¿Cómo impulsar el aprendizaje en los países de ingreso bajo? ¿Aumentando los ingresos o reduciendo los costos?

¿Cómo impulsar el aprendizaje en los países de ingreso bajo? ¿Aumentando los ingresos o reduciendo los costos? El financiamiento del sector educativo en los países de ingreso bajo está disminuyendo, pero existe la posibilidad de movilizar nuevas fuentes de financiamiento para mejorar el aprendizaje. Derechos de autor: Erick Kaglan/Banco Mundial

Imagínese que le pidieran construir una escuela con un presupuesto que apenas alcanza para comprar una pila de ladrillos, pero no es suficiente para cemento, las ventanas o para los materiales del techo. Así es como se ve el financiamiento de la educación en muchos países de ingreso bajo. Con un gasto anual promedio de solo USD 55 por niño (PPA de USD 172), el gasto en educación en los países de ingreso bajo contrasta marcadamente incluso con el de los países de ingreso mediano bajo, que asignan USD 309 (PPA de USD 871) por niño en promedio.

El gasto por niño en los países de ingreso bajo sigue siendo demasiado bajo para garantizar el aprendizaje

A pesar de estas limitaciones financieras, muchos países de ingreso bajo realizan esfuerzos financieros significativos para apoyar la educación. De hecho, el 87,6 % del total del gasto en educación en los países de ingreso bajo proviene de fuentes gubernamentales y hogares. En el Marco de Acción Educación 2030 se recomienda que los países dediquen a la educación entre el 4 % y el 6 % del PIB y entre el 15 % y el 20 % del gasto público. De los 23 países de ingreso bajo de los que se dispone de datos, 9 cumplen con el objetivo trazado de invertir el 4 % del PIB en educación, y 12 dedican al menos el 15 % del gasto público total en el sector educativo.
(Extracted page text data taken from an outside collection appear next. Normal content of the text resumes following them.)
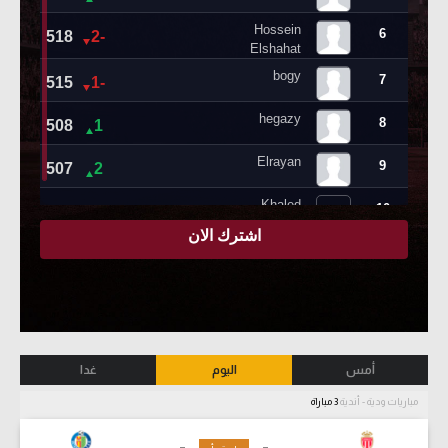
أمس
اليوم
غدا
مباريات ودية - أندية
3 مباراة
-
-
Si bien estas inversiones han contribuido a ampliar la matrícula en la escuela primaria en las últimas dos décadas, demasiados estudiantes todavía no pueden leer y comprender un texto sencillo a los 10 años. Muchos debates sobre políticas educativas en los países de ingreso bajo comienzan con "¿Cómo podemos gastar menos?" Turnos dobles, clases más grandes, menos maestros ausentes. Sí, estas políticas pueden conllevar a ahorros presupuestales. Sin embargo, la pregunta más urgente a menudo no se formula: ¿pueden los sistemas públicos financiar los insumos esenciales que posibilitan el aprendizaje: maestros eficaces, materiales suficientes e infraestructura decente? En demasiados países de ingreso bajo, la respuesta sigue siendo no.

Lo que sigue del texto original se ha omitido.